Afghan Artists Have Spread Worldwide
In order to involve more people in the exhibition, I was looking for different artists. Accordingly, I managed to identify and contact over 200 Afghan artists across the globe. I could get in touch with, some sooner and some later, but I finally made friends with all of them and I hope this friendship will last. It took eight months to identify and contact the artists. Afterwards, I began planning and organizing the exhibition. Today, 140 works by 53 Afghan artists are on display at the exhibit. The works of art are in the fields of painting, calligraphy, photography, sculpturing, etc.
Art Can Push Back Frontiers
I heard different viewpoints about the exhibition from different people, from immigrant children to the other visitors who had come to the exhibition. Their words were very promising. Children of labour and the ones attending “literacy classes” (where they learn to read and write) also visited the exhibition and were re-energized by the event. They even said they would like to be an artist and put their works on show at such an exhibition one day. I, too, wanted to see their motivation, and I was happy to have been able to encourage them.

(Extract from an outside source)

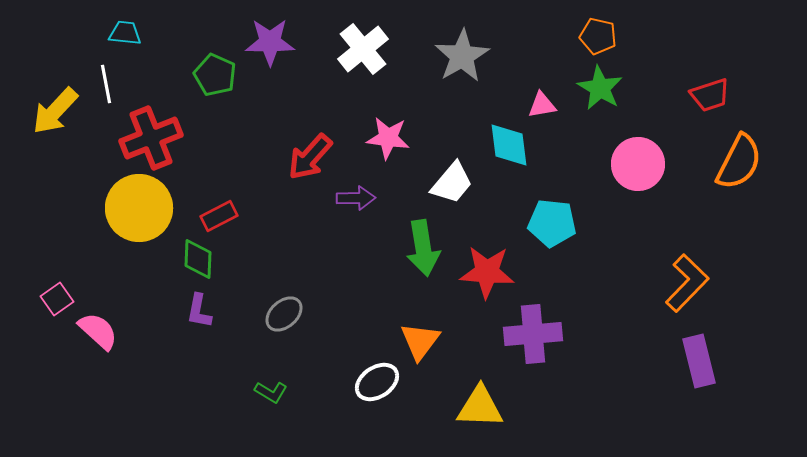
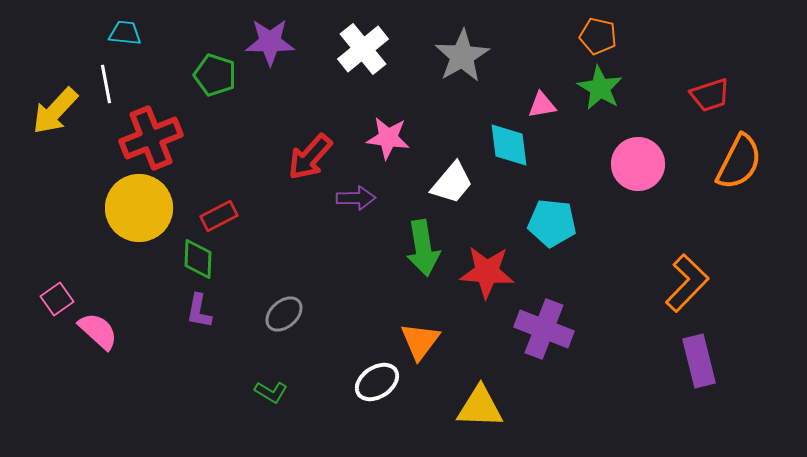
green pentagon: rotated 6 degrees counterclockwise
purple cross: moved 11 px right, 5 px up; rotated 26 degrees clockwise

The workshops we held on the sidelines of the exhibition were marked by a very good relationship between Iranian and Afghan artists and led to several taboos being broken. Everyone was speaking of their problems, and they managed to communicate with each other. Art is so powerful and can do things that statesmen cannot. After the exhibition and its workshops were held, I believed that we could push back the frontiers with the help of art.
Kaveh Kavoosi, one of the organizers of the Painting Workshop, says the event was warmly welcomed by the participants.
“The workshop was running from morning till night, making it possible for artists to talk together about their works, to discuss culture and, in fact, they had good interaction with one another. The works of art present at the workshop are to be put up for sale on the closing day in favour of the Afghan children of labour who are in Iran (The proceeds will go to them),” he said.
The main aim of the workshops was to set the stage for cultural exchanges to take place, exchanges between two nations which were once not separated from each other, and now, regardless of political issues, have come together under the umbrella of art, which mainly focuses on peace and security.